Aujourd’hui, vous pensez avoir plus confiance en l’autorité ?
Je suis incapable d’aller toute seule au tribunal, l’avocat de l’association m’accompagne toujours.
Vous êtes une incorrigible optimiste ?
Chaque être humain a en lui une petite flamme, sur laquelle on peut souffler. En 1999, j’ai été reçue par Abdelkbir M’daghri Alaoui, ministre des Affaires islamiques : “Alors, racontez-moi”. Je découvre en lui cette petite flamme. Après l’entrevue, il m’a remis un chèque de 100 000 dirhams pour l’association.
ça ne vous pas protégée des attaques en pleine polémique sur la Moudawana…
En 2000, j’ai donné une interview à la chaîne Al Jazeera. J’y ai raconté le travail de Solidarité féminine. Le journaliste était très ému. Je n’aurais jamais imaginé la violence des accusations qui ont suivi. Mon entourage me l’a caché. J’ai su plus tard que des imams intégristes appelaient à me punir.
Comment avez-vous réagi ?
Sur le moment, j’en ai perdu la voix. J’ai voulu tout arrêter, le soir mêm. Des amis m’ont appelée de partout pour me rassurer. Christine Daure était à Mohammedia : “A mon âge, tu veux m’obliger à me déplacer ?” Il y a eu un sit-in devant le siège de l’association. C’est la première fois qu’on m’a fait comprendre que je ne m’appartenais plus. Zoulikha Nasri (conseillère royale) m’a dit : “Tu n’es pas seule. Tout le pays est derrière toi”.
Avez-vous réussi à dépasser l’hostilité des islamistes ?
Il y a un an, Abdelilah Benkirane est venu me voir. Il m’a donné l’accolade : “Qui t’a dit que nous t’avions insultée ?” Je lui ai répondu que je n’avais jamais nommé le PJD. Je n’ai pas de couleur politique, qu’on me laisse travailler c’est tout.
L’Etat a-t-il assez progressé ?
Le Maroc a pris beaucoup de retard. Les lois ne changeront pas les mentalités. En 2001, le roi a reçu une quarantaine d’associations. Il l’a dit texto : “Seul, je ne peux pas changer les choses”.
La sociologue Fatima Mernissi dit qu’elle “a peur de vous”. Jouez-vous de la mauvaise conscience pour sensibiliser les autres ?
Je l’ai compris le jour où les médias m’ont ouvert leurs colonnes et leurs micros. Si je suis nominée pour l’Opus Prize, c’est bien que ça marche.
Quel est votre secret avec les bonnes sœurs ?
Il n’y en a pas. J’ai rencontré des catholiques très tôt. J’ai cofondé Solidarité féminine avec Sœur Marie-Jean. La communauté chrétienne a toujours été présente sur le terrain social.
C’est vrai que vous êtes une fan de la Vierge Marie ?
J’ai eu un jour une vision de la Vierge Marie.

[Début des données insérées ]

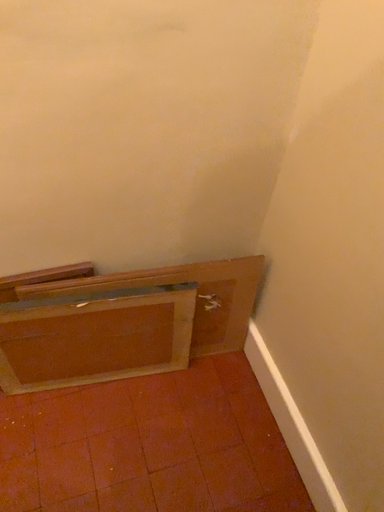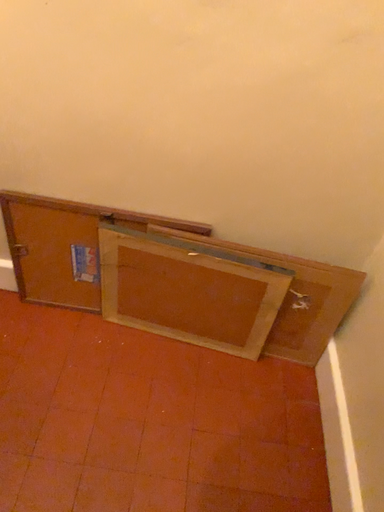 Question: Which way did the camera rotate in the video?

Choices:
 (A) rotated right
 (B) rotated left

Answer: (B) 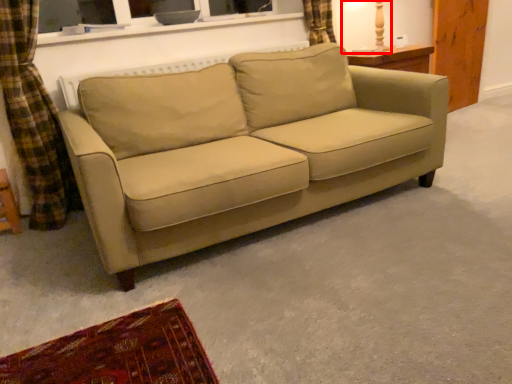 Question: From the image's perspective, where is table lamp (annotated by the red box) located relative to studio couch?

Choices:
 (A) above
 (B) below

Answer: (A) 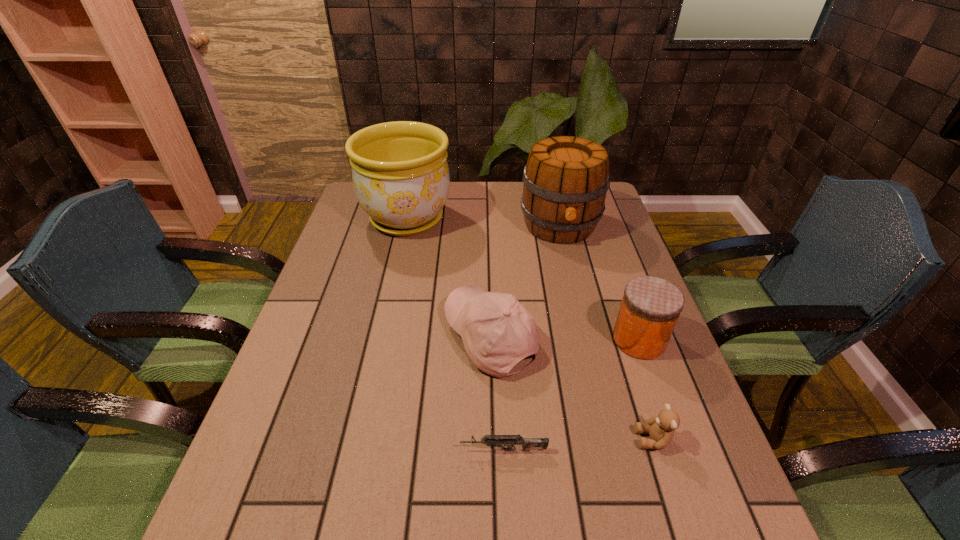 Where is `vacant space that is in between the leftmost object and the jar`? The image size is (960, 540). vacant space that is in between the leftmost object and the jar is located at coordinates (523, 279).

Where is `vacant region between the baseball cap and the teddy bear`? The image size is (960, 540). vacant region between the baseball cap and the teddy bear is located at coordinates (572, 388).

Where is `vacant point located between the flowerpot and the jar`? vacant point located between the flowerpot and the jar is located at coordinates (523, 279).

Where is `empty space between the jar and the cider`? The image size is (960, 540). empty space between the jar and the cider is located at coordinates (599, 283).

At what (x,y) coordinates should I click in order to perform the action: click on free space between the teddy bear and the cider. Please return your answer as a coordinate pair (x, y). Looking at the image, I should click on (607, 333).

Identify the location of free space that is in between the leftmost object and the jar. This screenshot has height=540, width=960. (523, 279).

The height and width of the screenshot is (540, 960). Find the location of `free space between the teddy bear and the shortest object`. free space between the teddy bear and the shortest object is located at coordinates (579, 445).

Identify the location of free area in between the baseball cap and the jar. (564, 339).

Locate an element on the screen. The image size is (960, 540). free area in between the shortest object and the jar is located at coordinates (571, 395).

Find the location of `unoccupied position between the gun and the leftmost object`. unoccupied position between the gun and the leftmost object is located at coordinates (455, 334). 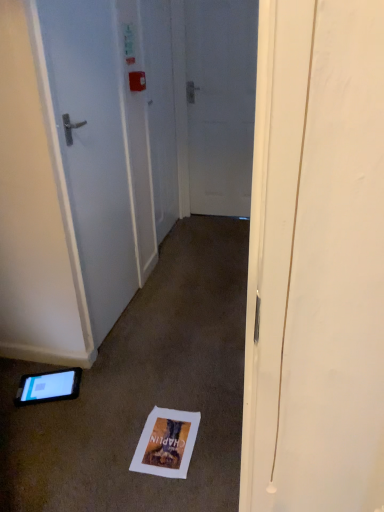 What are the coordinates of `vacant space situated on the left part of white paper postcard at lower center` in the screenshot? It's located at (98, 454). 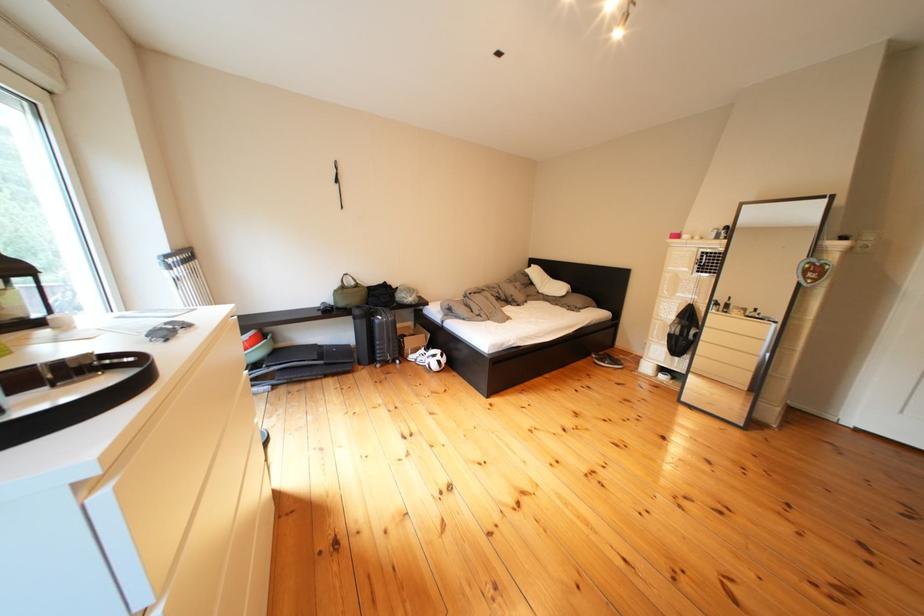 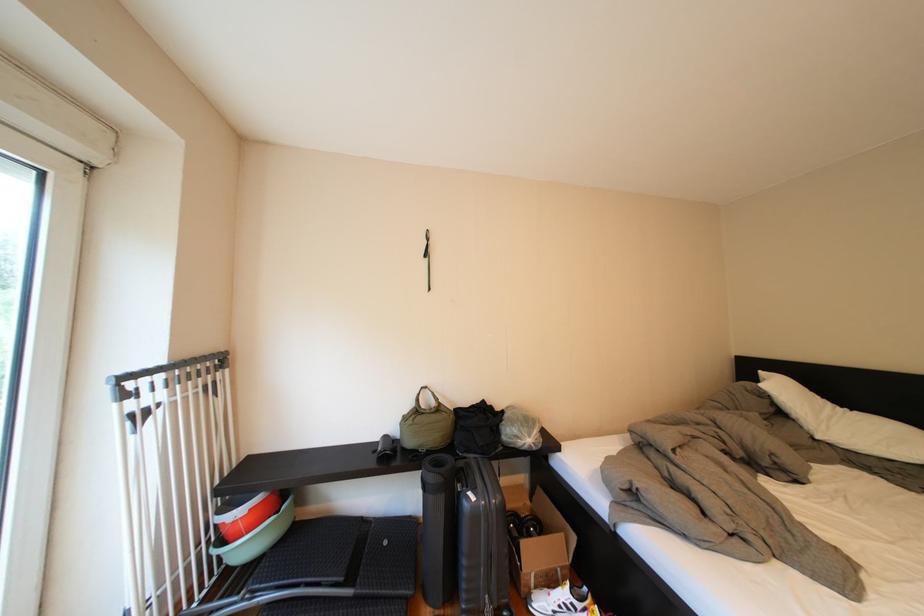 Find the pixel in the second image that matches point (394, 323) in the first image.

(487, 503) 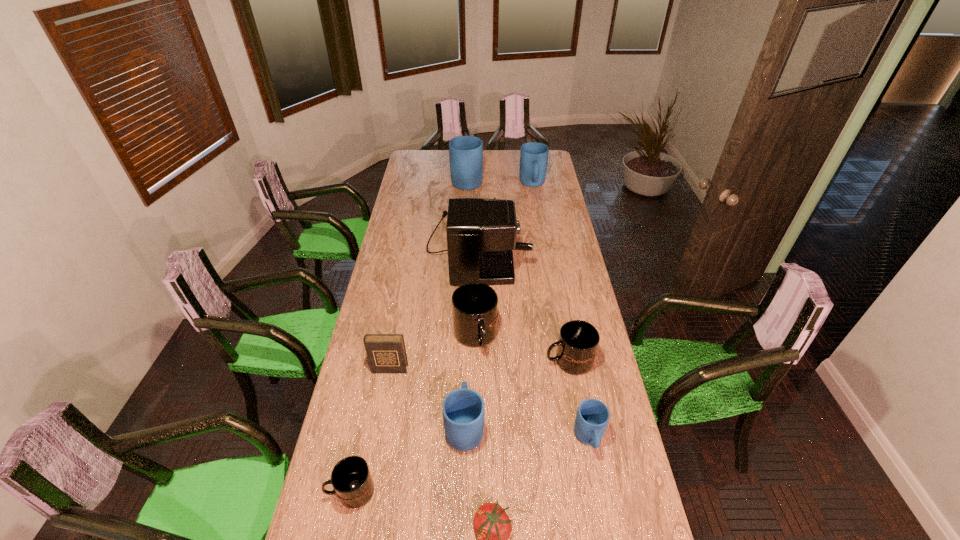 In the image, there is a desktop. At what (x,y) coordinates should I click in order to perform the action: click on free region at the right edge. Please return your answer as a coordinate pair (x, y). The width and height of the screenshot is (960, 540). Looking at the image, I should click on (602, 383).

Find the location of a particular element. unoccupied position between the nearest black mug and the smallest blue mug is located at coordinates (470, 465).

The width and height of the screenshot is (960, 540). Find the location of `free space between the smallest blue mug and the second smallest black mug`. free space between the smallest blue mug and the second smallest black mug is located at coordinates (579, 400).

Identify the location of empty space between the biggest black mug and the second smallest black mug. (522, 349).

Identify the location of free space between the second biggest black mug and the third biggest blue mug. (516, 394).

Identify the location of object that is the fifth closest to the biggest blue mug. This screenshot has height=540, width=960. (386, 353).

Point out which object is positioned as the nearest to the second biggest blue mug. Please provide its 2D coordinates. Your answer should be formatted as a tuple, i.e. [(x, y)], where the tuple contains the x and y coordinates of a point satisfying the conditions above.

[(481, 233)]

Image resolution: width=960 pixels, height=540 pixels. In order to click on the sixth closest mug to the third biggest blue mug in this screenshot , I will do tap(465, 152).

Point out which mug is positioned as the second nearest to the smallest black mug. Please provide its 2D coordinates. Your answer should be formatted as a tuple, i.e. [(x, y)], where the tuple contains the x and y coordinates of a point satisfying the conditions above.

[(474, 305)]

Select which blue mug is the second closest to the dark diary. Please provide its 2D coordinates. Your answer should be formatted as a tuple, i.e. [(x, y)], where the tuple contains the x and y coordinates of a point satisfying the conditions above.

[(592, 417)] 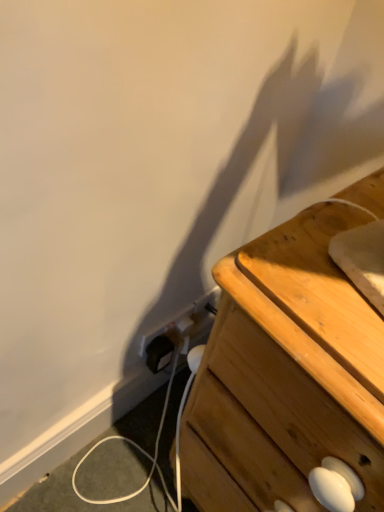 Question: Is point (294, 324) positioned closer to the camera than point (180, 343)?

Choices:
 (A) closer
 (B) farther

Answer: (A)

Question: Looking at the image, does wooden chest of drawers at right seem bigger or smaller compared to white plastic electric outlet at lower center?

Choices:
 (A) small
 (B) big

Answer: (B)

Question: From the image's perspective, is wooden chest of drawers at right positioned above or below white plastic electric outlet at lower center?

Choices:
 (A) below
 (B) above

Answer: (A)

Question: Is point (163, 364) positioned closer to the camera than point (345, 440)?

Choices:
 (A) closer
 (B) farther

Answer: (B)

Question: Would you say white plastic electric outlet at lower center is to the left or to the right of wooden chest of drawers at right in the picture?

Choices:
 (A) right
 (B) left

Answer: (B)

Question: From their relative heights in the image, would you say white plastic electric outlet at lower center is taller or shorter than wooden chest of drawers at right?

Choices:
 (A) short
 (B) tall

Answer: (A)

Question: From the image's perspective, is white plastic electric outlet at lower center located above or below wooden chest of drawers at right?

Choices:
 (A) above
 (B) below

Answer: (A) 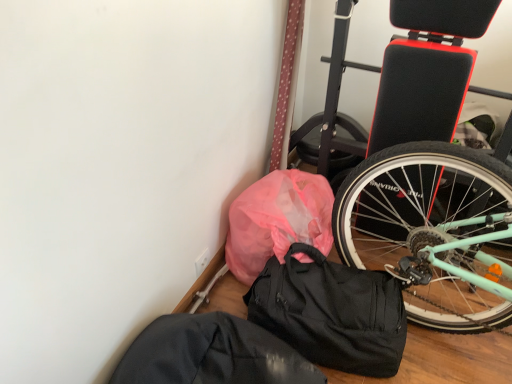 Question: Should I look upward or downward to see pink plastic bag at lower left?

Choices:
 (A) down
 (B) up

Answer: (A)

Question: Can you confirm if black matte duffel bag at lower center is positioned to the right of black fabric sack at lower center?

Choices:
 (A) no
 (B) yes

Answer: (B)

Question: Is black fabric sack at lower center a part of black matte duffel bag at lower center?

Choices:
 (A) yes
 (B) no

Answer: (B)

Question: Can you confirm if black matte duffel bag at lower center is shorter than black fabric sack at lower center?

Choices:
 (A) no
 (B) yes

Answer: (A)

Question: Are black matte duffel bag at lower center and black fabric sack at lower center far apart?

Choices:
 (A) no
 (B) yes

Answer: (A)

Question: Does black matte duffel bag at lower center have a smaller size compared to black fabric sack at lower center?

Choices:
 (A) no
 (B) yes

Answer: (B)

Question: Could you tell me if black matte duffel bag at lower center is facing black fabric sack at lower center?

Choices:
 (A) no
 (B) yes

Answer: (A)

Question: Is black fabric sack at lower center taller than black matte duffel bag at lower center?

Choices:
 (A) no
 (B) yes

Answer: (A)

Question: Can you confirm if black fabric sack at lower center is thinner than black matte duffel bag at lower center?

Choices:
 (A) yes
 (B) no

Answer: (B)

Question: Can black matte duffel bag at lower center be found inside black fabric sack at lower center?

Choices:
 (A) no
 (B) yes

Answer: (A)

Question: Is black fabric sack at lower center further to camera compared to black matte duffel bag at lower center?

Choices:
 (A) no
 (B) yes

Answer: (A)

Question: Is black fabric sack at lower center to the left of black matte duffel bag at lower center from the viewer's perspective?

Choices:
 (A) no
 (B) yes

Answer: (B)

Question: Considering the relative positions of black fabric sack at lower center and black matte duffel bag at lower center in the image provided, is black fabric sack at lower center in front of black matte duffel bag at lower center?

Choices:
 (A) yes
 (B) no

Answer: (A)

Question: From the image's perspective, is pink plastic bag at lower left beneath black fabric sack at lower center?

Choices:
 (A) no
 (B) yes

Answer: (A)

Elle était attaquée par des hommes en colère. Je la protégeais de mes bras, mais sans la toucher. Elle me lança une poignée de terre au menton. J’ai demandé à des religieux chrétiens et à un alem de la Qaraouiyine de m’expliquer cette vision, ils m’ont donné la même interprétation : poursuivre ma mission.
Il vous arrive de croiser des femmes ou des enfants que vous avez aidés ?
Tout le temps. Au départ, j’étais déçue que certaines filles ne me saluent pas. J’ai fini par développer une forme d’amnésie. Je ne force pas les gens à venir me parler. Oublier fait partie de leur thérapie.
Etes-vous pour ou contre la légalisation de l’avortement ?
C’est un problème grave. Je pense que ce doit être un acte médical, sérieusement réfléchi par la femme qui veut le subir. C’est un geste qui a toujours des conséquences dramatiques. Mais je suis contre l’avortement clandestin. Il faut un débat serein sur la question.
Monsieur Ech-Chenna vit bien le fait de porter “votre” nom ?
Pour rire un jour, mon mari m’a dit que j’aurais mieux fait d’être bonne sœur. ça lui aurait épargné pas mal de problèmes. Une autre fois, nous nous sommes perdus en pleine campagne sur la route de Fqih Ben Saleh. Il a explosé : “Qu’ai-je fait au bon Dieu pour rencontrer la mère de tous les bâtards de Casa ?”. C’était juste sous le coup de la colère, sa mère aidait déjà les femmes célibataires dans la vieille médina de Casablanca.